● **Exercise description**
Look through the material below and copy exactly the lines from the line with "Despite these concerns, the sentiment towards" to the line with "spaces that can be enjoyed all season long.", those two lines included.
^^^^^^^^
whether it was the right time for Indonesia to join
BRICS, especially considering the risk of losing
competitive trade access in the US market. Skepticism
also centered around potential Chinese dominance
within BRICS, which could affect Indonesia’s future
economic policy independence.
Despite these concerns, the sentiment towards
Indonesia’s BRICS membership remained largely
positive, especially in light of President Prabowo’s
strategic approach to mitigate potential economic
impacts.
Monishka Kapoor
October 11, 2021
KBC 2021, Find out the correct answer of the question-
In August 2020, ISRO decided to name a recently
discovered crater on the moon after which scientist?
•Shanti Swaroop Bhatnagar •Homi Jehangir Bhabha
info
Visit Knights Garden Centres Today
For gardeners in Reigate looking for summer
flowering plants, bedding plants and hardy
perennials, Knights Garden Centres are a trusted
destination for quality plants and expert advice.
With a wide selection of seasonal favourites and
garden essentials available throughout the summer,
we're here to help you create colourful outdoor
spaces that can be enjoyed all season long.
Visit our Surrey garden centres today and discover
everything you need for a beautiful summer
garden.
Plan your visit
^^^^^^^^
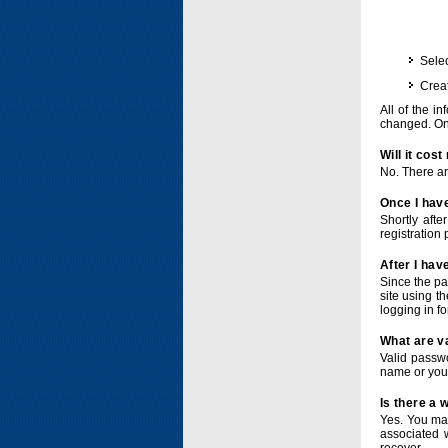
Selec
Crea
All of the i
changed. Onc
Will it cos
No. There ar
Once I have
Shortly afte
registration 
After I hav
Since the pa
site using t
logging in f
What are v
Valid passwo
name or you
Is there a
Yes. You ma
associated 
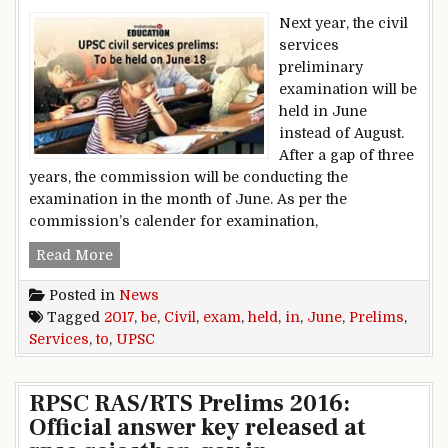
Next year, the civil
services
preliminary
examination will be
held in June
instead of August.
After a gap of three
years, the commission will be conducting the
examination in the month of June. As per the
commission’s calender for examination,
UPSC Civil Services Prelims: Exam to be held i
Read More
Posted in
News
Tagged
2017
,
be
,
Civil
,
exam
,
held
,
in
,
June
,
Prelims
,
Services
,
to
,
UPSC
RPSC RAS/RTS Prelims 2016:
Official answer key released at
^^^^^^^^
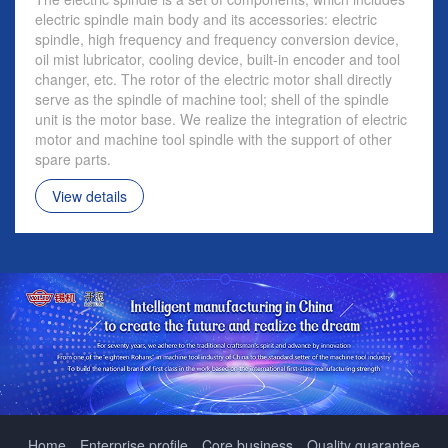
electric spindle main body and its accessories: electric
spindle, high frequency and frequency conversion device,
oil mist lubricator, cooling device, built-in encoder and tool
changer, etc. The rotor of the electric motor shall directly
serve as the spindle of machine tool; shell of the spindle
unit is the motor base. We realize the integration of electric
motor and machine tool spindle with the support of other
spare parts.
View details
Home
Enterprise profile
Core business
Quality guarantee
^^^^^^^^
● **Response to the task**
Despite these concerns, the sentiment towards
Indonesia’s BRICS membership remained largely
positive, especially in light of President Prabowo’s
strategic approach to mitigate potential economic
impacts.
Monishka Kapoor
October 11, 2021
KBC 2021, Find out the correct answer of the question-
In August 2020, ISRO decided to name a recently
discovered crater on the moon after which scientist?
•Shanti Swaroop Bhatnagar •Homi Jehangir Bhabha
info
Visit Knights Garden Centres Today
For gardeners in Reigate looking for summer
flowering plants, bedding plants and hardy
perennials, Knights Garden Centres are a trusted
destination for quality plants and expert advice.
With a wide selection of seasonal favourites and
garden essentials available throughout the summer,
we're here to help you create colourful outdoor
spaces that can be enjoyed all season long.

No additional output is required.